El conflicto desplazó a decenas de miles de civiles, en su mayoría mujeres y niños, dentro del país y hacia la vecina República Democrática del Congo.
Trauma del pasado
Awa —la AFP cambió los nombres de todos los menores en esta historia— tenía 14 años cuando fue secuestrada por la Unidad por la Paz en la República Centroafricana (UPC), uno de los mayores grupos rebeldes.
Estuvo retenida durante unos tres meses.
Sentada en la parte delantera de la clase de Yonaba, donde las máquinas de coser sustituyen a los pupitres tradicionales, evita hablar del pasado y prefiere centrarse en el presente.
«Hoy me siento bien. Me gusta lo que hago aquí. Hay otros niños que tuvieron experiencias similares a la mía. Nos ayudamos mutuamente con el trabajo», describe la joven.
También afirma estar contenta de vivir ahora «una especie de vida normal».
Amadou, de 16 años fue formado como panadero por la ONG y ahora hace pan y rosquillas cada mañana en un horno tradicional en su aldea. Pasó un año y medio en las filas de la UPC.
«No nos pedían que usáramos armas, pero estábamos allí, como sirvientes.

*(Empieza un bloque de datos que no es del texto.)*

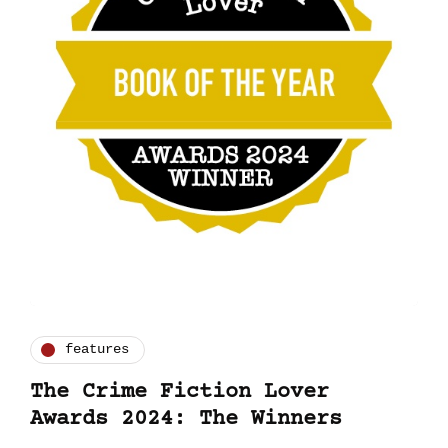
features
The Crime Fiction Lover
Awards 2024: The Winners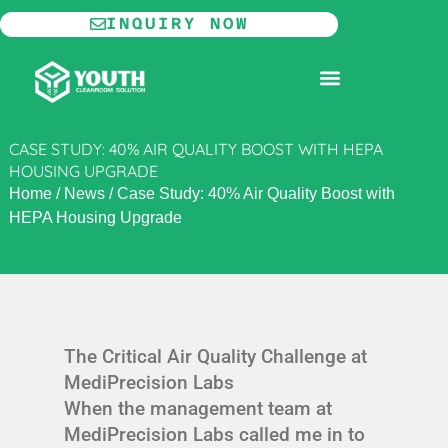
Skip
INQUIRY NOW
to
content
MODULAR CLEANROOM
CASE STUDY: 40% AIR QUALITY BOOST WITH HEPA
HOUSING UPGRADE
Home
/
News
/
Case Study: 40% Air Quality Boost with
HEPA Housing Upgrade
The Critical Air Quality Challenge at
MediPrecision Labs
When the management team at
MediPrecision Labs called me in to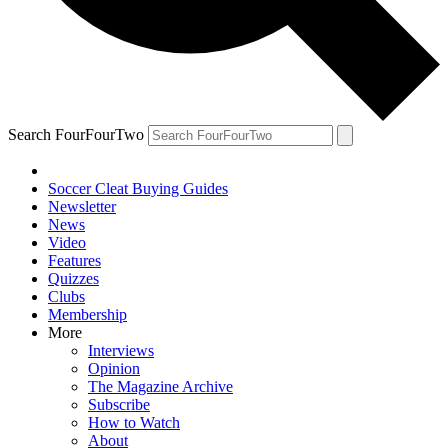
Search FourFourTwo
Soccer Cleat Buying Guides
Newsletter
News
Video
Features
Quizzes
Clubs
Membership
More
Interviews
Opinion
The Magazine Archive
Subscribe
How to Watch
About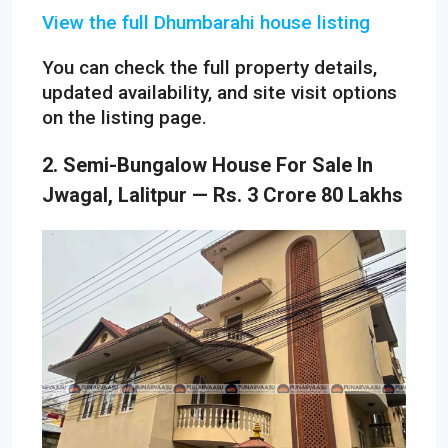
View the full Dhumbarahi house listing
You can check the full property details,
updated availability, and site visit options
on the listing page.
2. Semi-Bungalow House For Sale In
Jwagal, Lalitpur — Rs. 3 Crore 80 Lakhs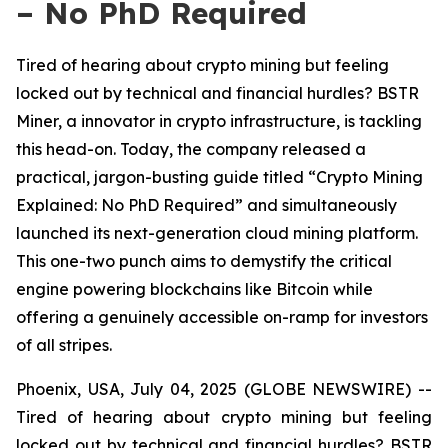
– No PhD Required
Tired of hearing about crypto mining but feeling
locked out by technical and financial hurdles? BSTR
Miner, a innovator in crypto infrastructure, is tackling
this head-on. Today, the company released a
practical, jargon-busting guide titled “Crypto Mining
Explained: No PhD Required” and simultaneously
launched its next-generation cloud mining platform.
This one-two punch aims to demystify the critical
engine powering blockchains like Bitcoin while
offering a genuinely accessible on-ramp for investors
of all stripes.
Phoenix, USA, July 04, 2025 (GLOBE NEWSWIRE) --
Tired of hearing about crypto mining but feeling
locked out by technical and financial hurdles? BSTR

Hacíamos todas las tareas ingratas y no descansábamos. Nos hablaban de manera grosera y dura», comenta, luchando con los dolorosos recuerdos que reaparecen.
Rachelle, que está aprendiendo sobre ganadería con Esperance, cuenta que fue utilizada como esclava sexual cuando tenía 14 años. La experiencia duró un año.

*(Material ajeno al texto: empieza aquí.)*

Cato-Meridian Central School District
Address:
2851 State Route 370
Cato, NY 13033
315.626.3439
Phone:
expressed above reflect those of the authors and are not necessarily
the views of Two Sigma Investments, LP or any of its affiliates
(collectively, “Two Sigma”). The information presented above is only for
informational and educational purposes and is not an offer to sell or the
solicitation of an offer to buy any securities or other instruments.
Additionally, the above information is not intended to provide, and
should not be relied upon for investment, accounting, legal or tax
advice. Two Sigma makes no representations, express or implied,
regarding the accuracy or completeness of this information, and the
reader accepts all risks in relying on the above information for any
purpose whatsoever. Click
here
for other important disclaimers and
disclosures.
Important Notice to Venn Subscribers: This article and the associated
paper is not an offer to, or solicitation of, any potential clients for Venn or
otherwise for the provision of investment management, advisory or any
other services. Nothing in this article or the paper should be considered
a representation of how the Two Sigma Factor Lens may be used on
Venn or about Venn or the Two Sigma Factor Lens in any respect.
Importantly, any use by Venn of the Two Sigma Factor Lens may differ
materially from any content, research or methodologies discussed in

«Me obligaron a hacer cosas y tuve que hacerlo, de lo contrario habría habido consecuencias», confiesa con valentía pero negándose a decir más.
Pero los recuerdos la atormentan. Se pregunta por su madre, secuestrada al mismo tiempo que ella y de la que no volvió a saber nada desde entonces.
Esperance, financiada en parte por UNICEF, ayudó a 52 jóvenes a encontrar una vocación y un empleo el año pasado. Ofrece apoyo psicológico además de formación.
Los recientes programas de desarme contribuyen a un aumento de la demanda de sus servicios.
«Antes recibíamos una llamada al mes. Ahora es cada semana», relata Karl Malone, encargado de identificar nuevos casos de niños soldados en la región de Bria.
«Este año recibimos financiación suficiente para ayudar a 100 niños. Pero hay al menos 117 que necesitan ayuda. Y no podemos atenderlos», lamenta.
Como otras organizaciones de ayuda, Esperance se ve afectada por la disminución de la financiación internacional, especialmente de USAID, la agencia estadounidense de desarrollo, desmantelada por el presidente Donald Trump poco después de regresar al poder.